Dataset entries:

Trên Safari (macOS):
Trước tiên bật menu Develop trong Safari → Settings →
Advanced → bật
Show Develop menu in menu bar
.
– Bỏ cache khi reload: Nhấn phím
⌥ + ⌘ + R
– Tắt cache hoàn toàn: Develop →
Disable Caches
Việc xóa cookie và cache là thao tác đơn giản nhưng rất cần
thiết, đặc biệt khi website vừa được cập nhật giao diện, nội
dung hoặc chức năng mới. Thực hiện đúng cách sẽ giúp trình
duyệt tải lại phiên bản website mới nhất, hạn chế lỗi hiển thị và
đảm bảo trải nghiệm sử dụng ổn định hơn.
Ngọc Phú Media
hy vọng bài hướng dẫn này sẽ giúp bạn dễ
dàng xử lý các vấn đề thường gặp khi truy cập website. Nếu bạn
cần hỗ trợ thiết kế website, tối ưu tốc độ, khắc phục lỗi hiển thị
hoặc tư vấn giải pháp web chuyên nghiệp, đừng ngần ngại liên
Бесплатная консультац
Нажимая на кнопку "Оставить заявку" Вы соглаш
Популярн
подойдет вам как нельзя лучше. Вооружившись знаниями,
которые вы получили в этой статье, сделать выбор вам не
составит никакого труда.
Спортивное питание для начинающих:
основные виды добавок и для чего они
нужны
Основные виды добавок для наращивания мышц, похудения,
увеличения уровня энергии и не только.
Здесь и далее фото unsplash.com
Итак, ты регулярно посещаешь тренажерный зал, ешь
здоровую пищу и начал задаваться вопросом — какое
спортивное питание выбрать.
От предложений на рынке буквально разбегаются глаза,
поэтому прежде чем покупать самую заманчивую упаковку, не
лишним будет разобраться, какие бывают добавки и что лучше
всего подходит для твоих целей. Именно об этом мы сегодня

* * *

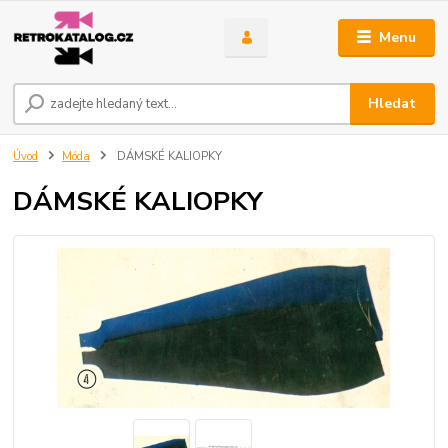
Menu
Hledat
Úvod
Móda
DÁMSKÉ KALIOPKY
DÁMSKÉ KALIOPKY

◆ WHAT THIS TASK INVOLVES ◆
All lines of the data above that include the word "hiển" must be shown.

◆ OUTPUT BELOW ◆
duyệt tải lại phiên bản website mới nhất, hạn chế lỗi hiển thị và
cần hỗ trợ thiết kế website, tối ưu tốc độ, khắc phục lỗi hiển thị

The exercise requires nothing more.